There are women even who love dogs and dislike children; but, nauseous fact as this is, it is not so nauseous as the fact that there are men who believe in no animal rights, or in any G.o.d of the animals, and think we may do what we please with them, indulging at their cost an insane thirst after knowledge. Injustice may discover facts, but never truth.
"I grant him nearly a perfect creature," he answered, "But he is far more nearly perfect than you yet know him! Excuse me for speaking so confidently; but if we were half as far on for men, as Memnon is for a horse, the kingdom of heaven would be a good deal nearer!"
"He seems an old horse!"
"He is an old horse--much older than you can think after seeing him come over that paling as he did. He is forty."
"Is it possible!"
"I know and can prove his age as certainly as my own. He is the son of an Arab mare and an English thoroughbred.--Come here, Memnon!"
The horse, who had been standing behind like a servant in waiting, put his beautiful head over his master's shoulder.
"Memnon," said Mr. Skymer, "go home and tell Mrs. Waterhouse I hope to bring a gentleman with me to lunch."
The horse walked gently past us, then started at a quick trot, which almost immediately became a gallop.
"The dear fellow," said his master, "would not gallop like that if he were on the hard road; he knows I would not like it."
"But, excuse me, how can the animal convey your message?--how communicate what he knows, if he does understand what you say to him?"
"He will at least take care that the housekeeper look in his mane for the knot which perhaps you did not observe me tie in it."
"You have a code of signals by knots then?"
"Yes--comprising about half a dozen possibilities.--I hope you do not object to the message I sent! You will do me the honour of lunching with me?"
"You are most kind," I answered--with a little hesitation, I suppose, fearing to bore my new acquaintance.
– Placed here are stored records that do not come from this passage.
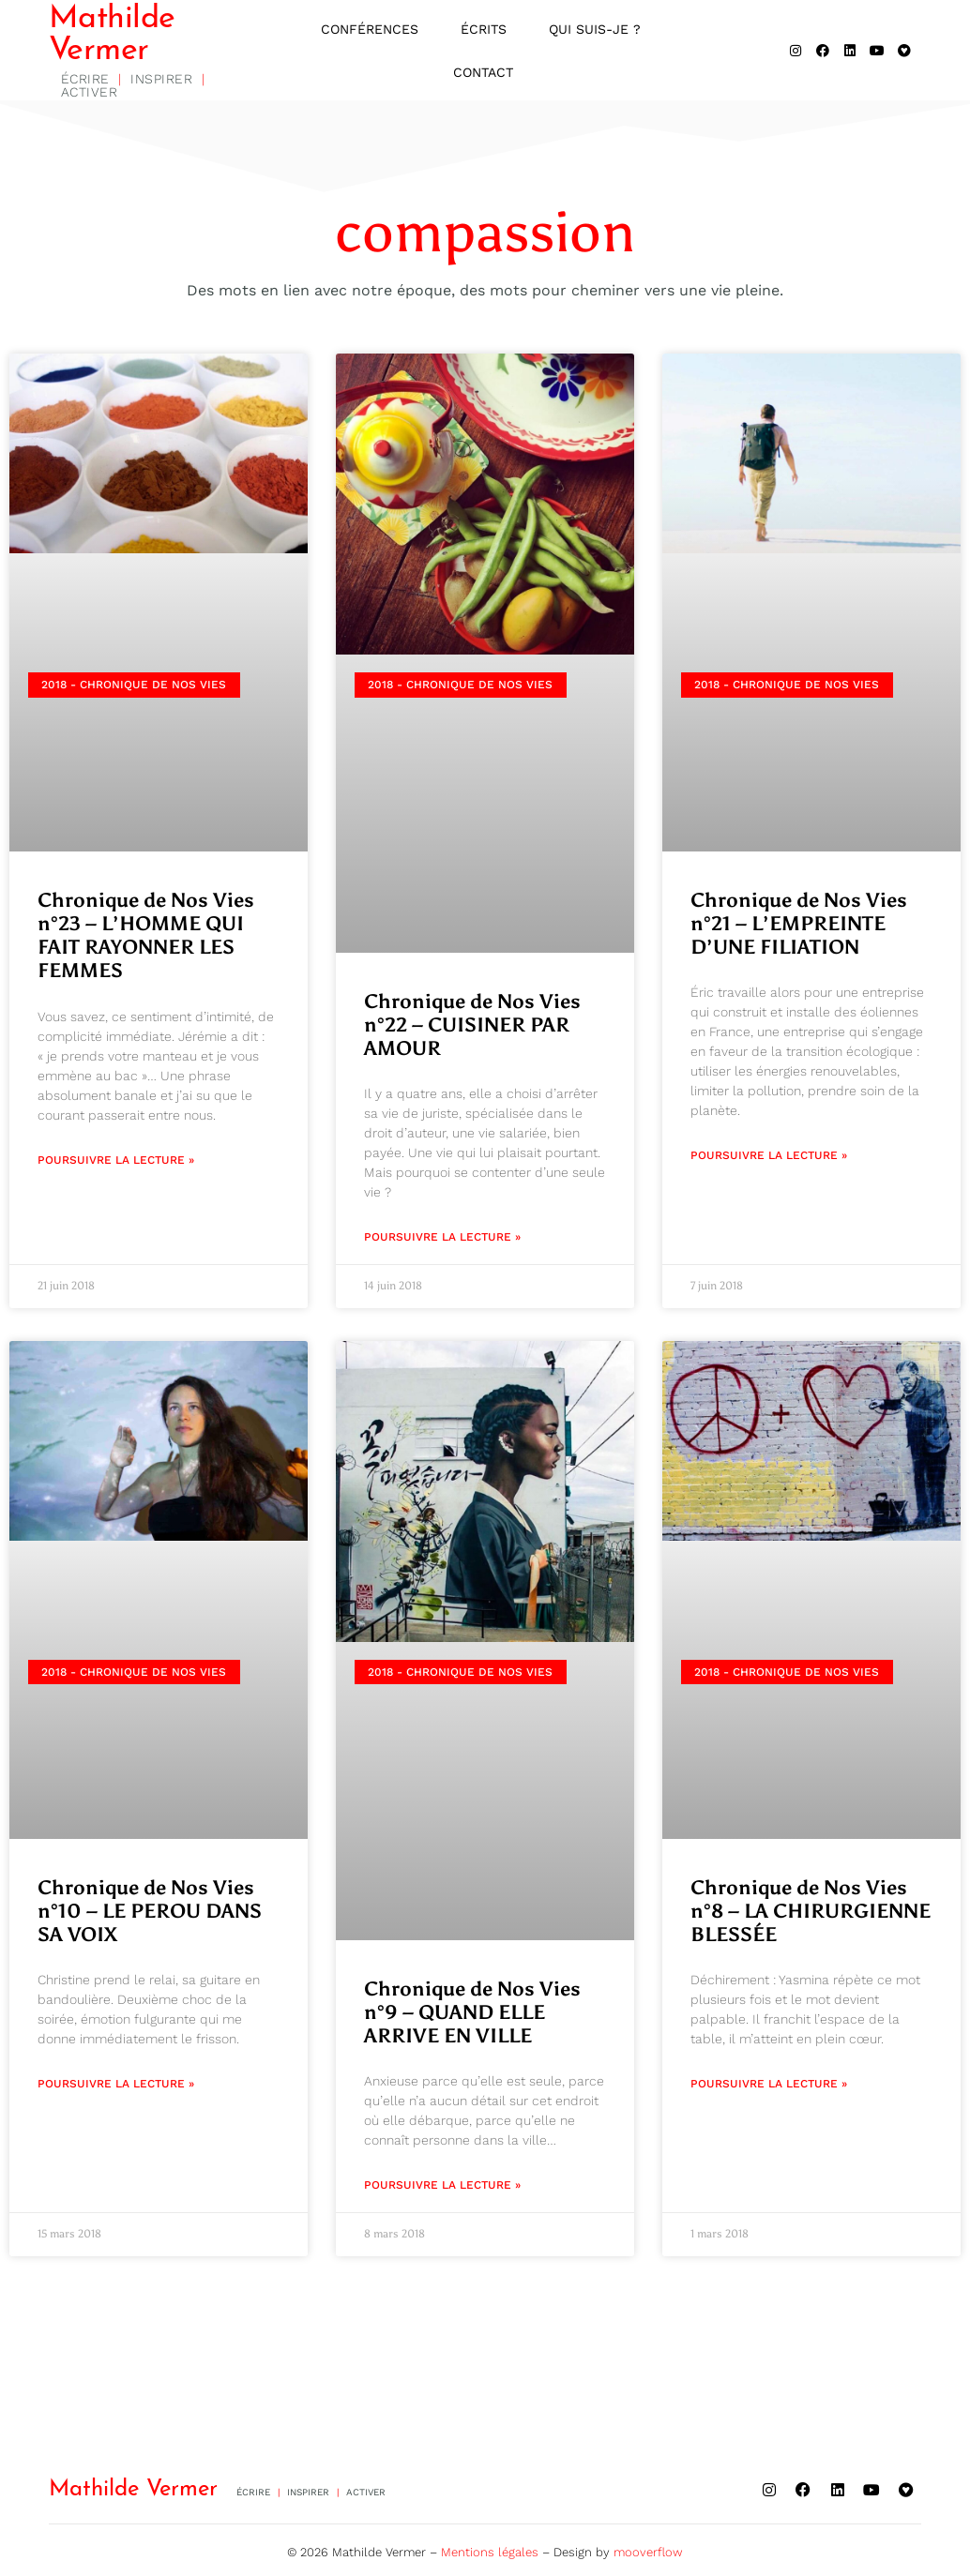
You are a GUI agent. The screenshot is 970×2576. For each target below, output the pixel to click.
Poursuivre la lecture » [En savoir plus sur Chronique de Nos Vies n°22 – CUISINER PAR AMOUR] (442, 1238)
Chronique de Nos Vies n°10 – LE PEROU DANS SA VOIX (150, 1912)
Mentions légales (489, 2547)
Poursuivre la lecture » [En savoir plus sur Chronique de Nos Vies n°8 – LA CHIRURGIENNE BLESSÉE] (768, 2085)
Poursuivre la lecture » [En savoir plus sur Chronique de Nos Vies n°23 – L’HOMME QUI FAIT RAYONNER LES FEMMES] (116, 1160)
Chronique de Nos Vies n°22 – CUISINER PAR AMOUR (472, 1026)
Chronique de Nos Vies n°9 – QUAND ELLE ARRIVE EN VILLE (472, 2013)
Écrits (484, 30)
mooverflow (648, 2547)
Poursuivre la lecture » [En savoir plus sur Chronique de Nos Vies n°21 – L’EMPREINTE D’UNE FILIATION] (768, 1157)
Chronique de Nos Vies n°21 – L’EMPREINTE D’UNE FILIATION (798, 925)
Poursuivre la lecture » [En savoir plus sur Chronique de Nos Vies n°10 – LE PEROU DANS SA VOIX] (116, 2085)
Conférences (369, 30)
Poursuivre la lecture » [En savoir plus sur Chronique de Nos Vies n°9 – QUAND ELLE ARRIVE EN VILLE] (442, 2186)
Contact (483, 73)
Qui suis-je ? (595, 30)
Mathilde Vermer (112, 36)
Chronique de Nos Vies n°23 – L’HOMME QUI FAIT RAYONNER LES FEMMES (146, 938)
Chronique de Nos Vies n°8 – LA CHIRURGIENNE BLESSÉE (810, 1912)
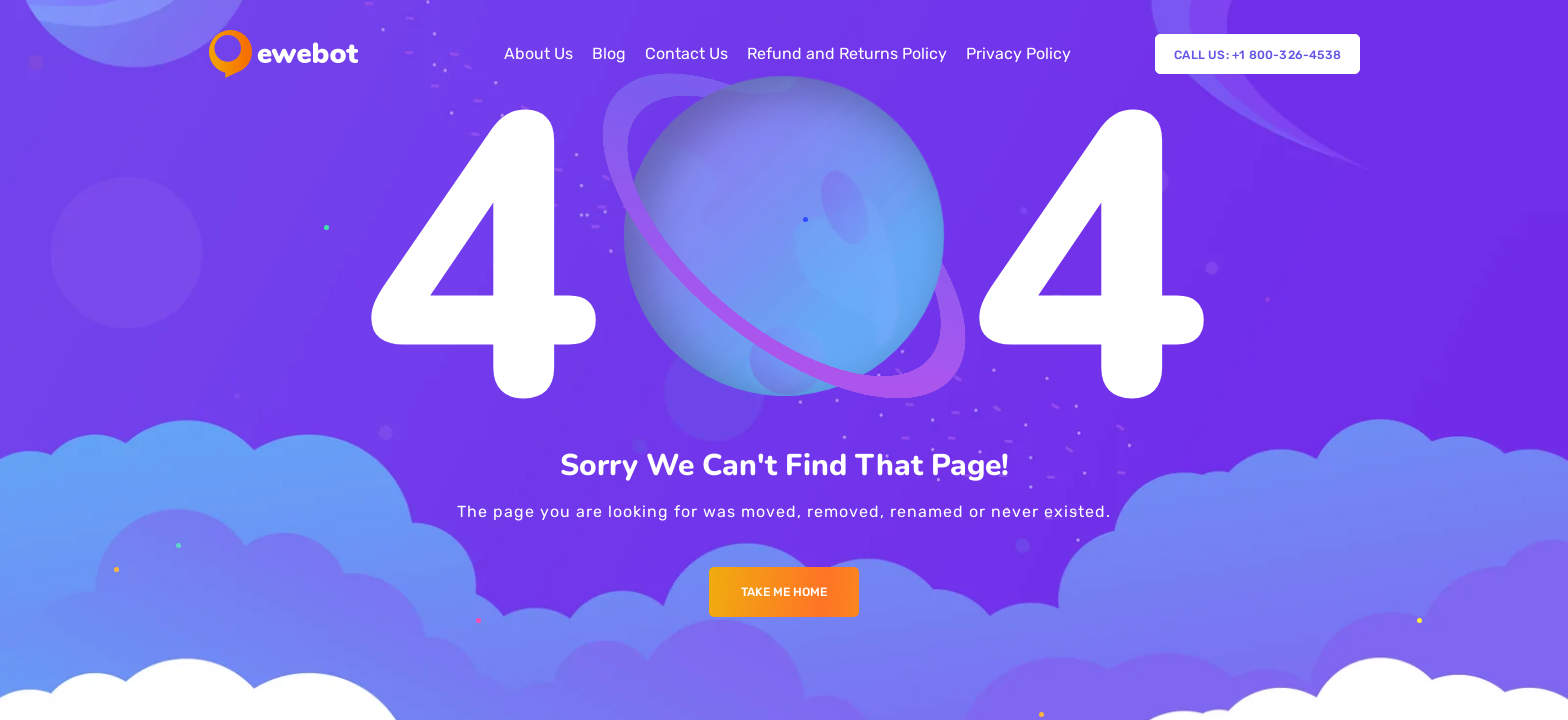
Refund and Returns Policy (847, 53)
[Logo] (283, 54)
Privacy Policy (1018, 53)
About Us (538, 53)
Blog (609, 53)
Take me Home (784, 592)
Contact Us (686, 53)
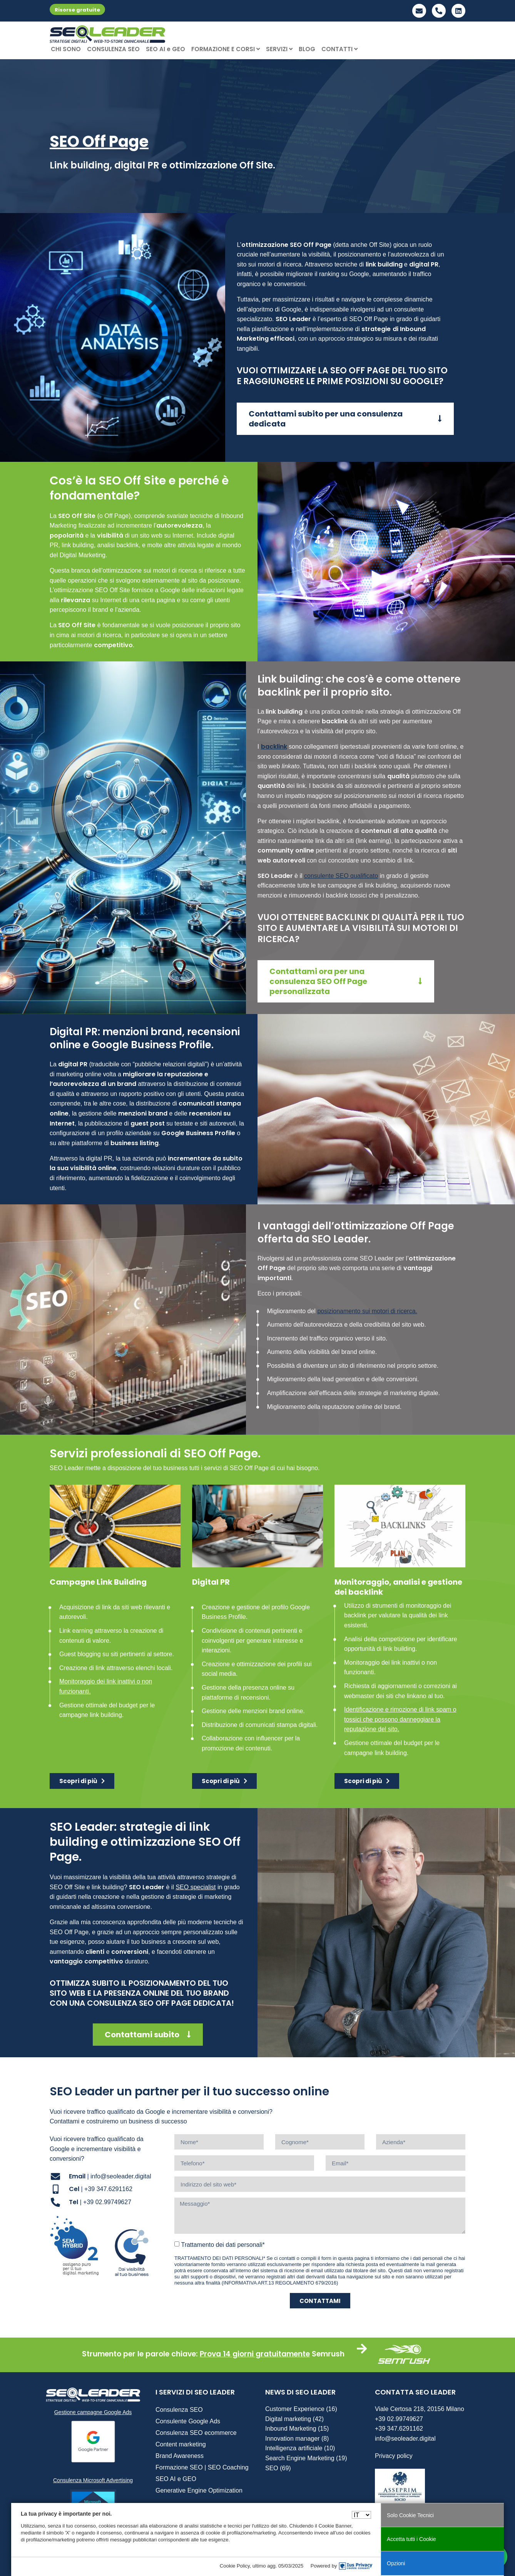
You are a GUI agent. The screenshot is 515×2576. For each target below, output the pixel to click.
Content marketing (181, 2444)
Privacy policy (394, 2456)
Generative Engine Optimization (199, 2490)
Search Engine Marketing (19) (306, 2458)
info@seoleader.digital (405, 2438)
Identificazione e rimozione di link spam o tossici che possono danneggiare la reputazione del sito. (400, 1719)
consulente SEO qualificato (341, 876)
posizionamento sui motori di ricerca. (367, 1311)
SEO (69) (278, 2468)
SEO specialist (196, 1887)
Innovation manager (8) (297, 2438)
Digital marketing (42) (294, 2419)
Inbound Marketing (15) (297, 2428)
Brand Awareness (180, 2456)
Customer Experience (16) (301, 2409)
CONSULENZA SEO (113, 49)
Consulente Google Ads (188, 2421)
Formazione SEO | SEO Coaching (202, 2467)
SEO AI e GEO (165, 49)
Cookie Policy (235, 2566)
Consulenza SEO (179, 2409)
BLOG (307, 49)
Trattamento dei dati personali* (222, 2244)
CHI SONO (66, 49)
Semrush (328, 2354)
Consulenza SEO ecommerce (196, 2432)
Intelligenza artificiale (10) (300, 2448)
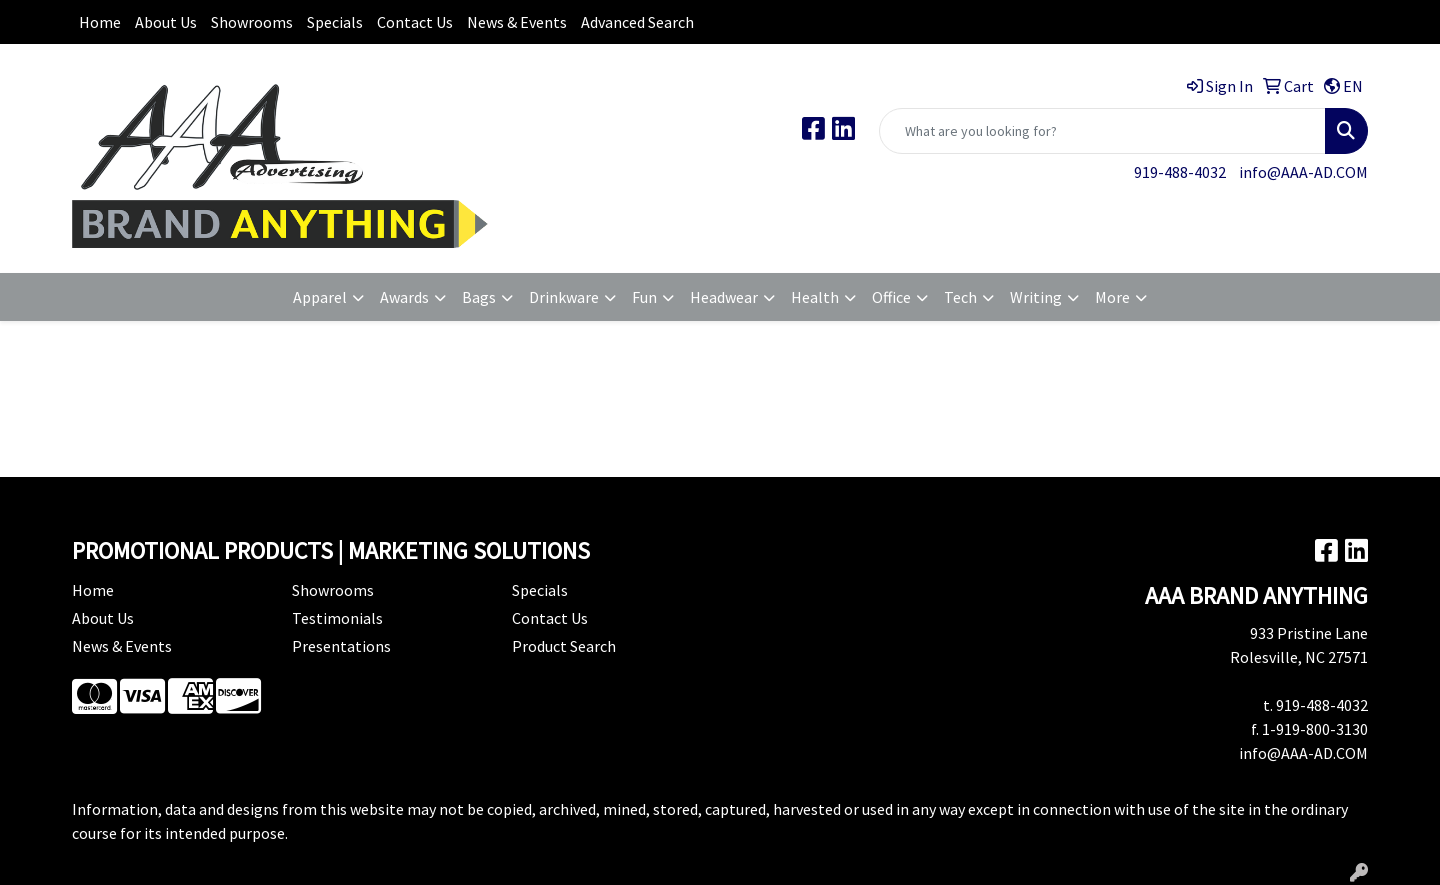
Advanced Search (637, 22)
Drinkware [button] (564, 297)
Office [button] (891, 297)
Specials (335, 22)
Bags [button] (479, 297)
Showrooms (252, 22)
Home (100, 22)
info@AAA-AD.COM (1303, 172)
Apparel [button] (320, 297)
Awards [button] (404, 297)
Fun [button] (644, 297)
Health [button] (815, 297)
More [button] (1112, 297)
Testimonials (337, 618)
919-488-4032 (1180, 172)
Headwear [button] (724, 297)
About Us (166, 22)
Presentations (341, 646)
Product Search (564, 646)
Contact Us (415, 22)
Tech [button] (960, 297)
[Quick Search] (1102, 131)
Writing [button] (1036, 297)
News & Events (517, 22)
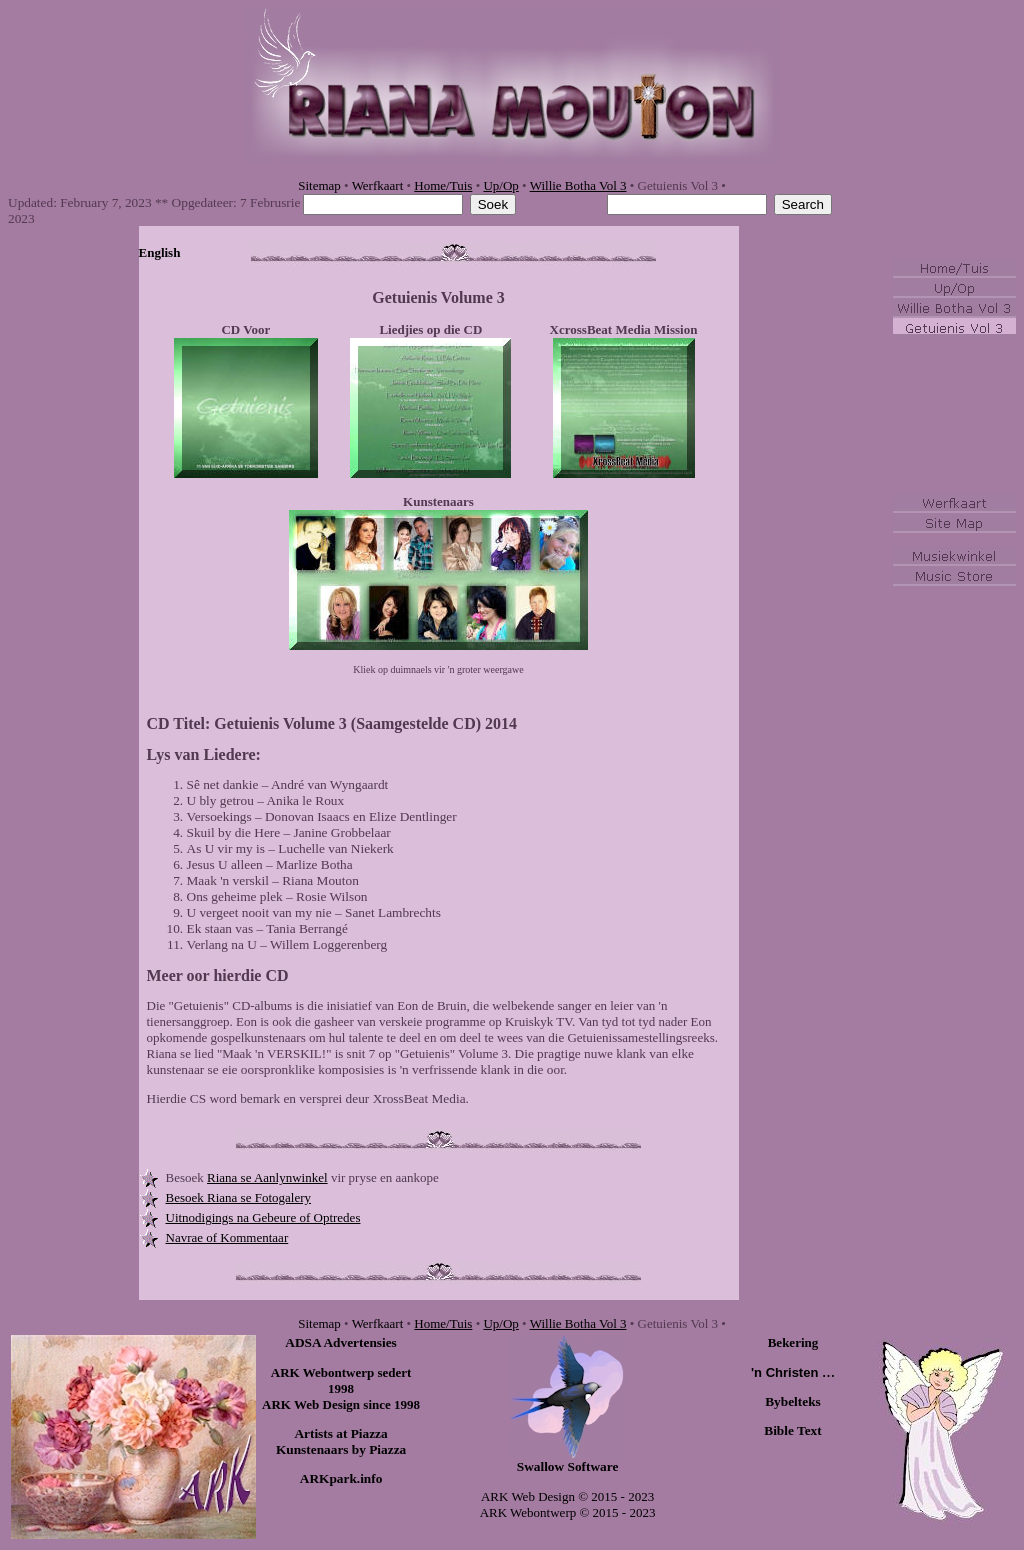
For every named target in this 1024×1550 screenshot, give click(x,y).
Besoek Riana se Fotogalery (239, 1197)
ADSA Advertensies (340, 1342)
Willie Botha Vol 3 (578, 185)
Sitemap (319, 185)
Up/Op (500, 185)
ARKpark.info (341, 1478)
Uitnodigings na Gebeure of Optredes (263, 1217)
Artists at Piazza (340, 1433)
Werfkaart (378, 185)
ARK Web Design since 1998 (341, 1404)
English (160, 252)
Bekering (793, 1342)
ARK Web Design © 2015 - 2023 (567, 1496)
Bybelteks (793, 1401)
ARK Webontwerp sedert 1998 (341, 1380)
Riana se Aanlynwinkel (267, 1177)
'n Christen (793, 1372)
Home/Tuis (443, 185)
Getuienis (404, 297)
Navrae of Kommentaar (227, 1237)
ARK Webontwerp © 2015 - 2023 (568, 1512)
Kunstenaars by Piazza (341, 1449)
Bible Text (792, 1430)
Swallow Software (568, 1466)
"Don't make me false to horse and housekeeper, Mr. Gowrie," he resumed.--"I put the horse first, because I could more easily explain the thing to Mrs. Waterhouse than to Memnon."
"Could you explain it to Memnon?"
"I should have a try!" he answered, with a peculiar smile.
"You hold yourself bound then to keep faith with your horse?"
"Bound just as with a man--that is, as far as the horse can understand me. A word understood is binding, whether spoken to horse, or man, or pig. It makes it the more important that we can do so little, must work so slowly, for the education of the lower animals. It seems to me an absolute horror that a man should lie to an inferior creature. Just think--if an angel were to lie to us! What a shock to find we had been reposing faith in a devil."
"Excuse me--I thought you said _an angel_!"
"When he lied, would he not be a devil?--But let us follow Memnon, and as we walk I will tell you more about him."
He turned to the wood.
"The horse," I said, pointing, "went that way!"
"Yes," answered his master; "he knew it was nearer for him to take the long way round. If I had started him and one of the dogs together, the horse would have gone that way, and the dog taken the path we are now following."
We walked a score or two of yards in silence.
"You promised to tell me more about your wonderful horse!" I said.
"With pleasure. I delight in talking about my poor brothers and sisters! Most of them are only savages yet, but there would be far fewer such if we did not treat them as slaves instead of friends. One day, however, all will be well for them as for us--thank G.o.d."
"I hope so," I responded heartily. "But please tell me," I said, "something more about your Memnon."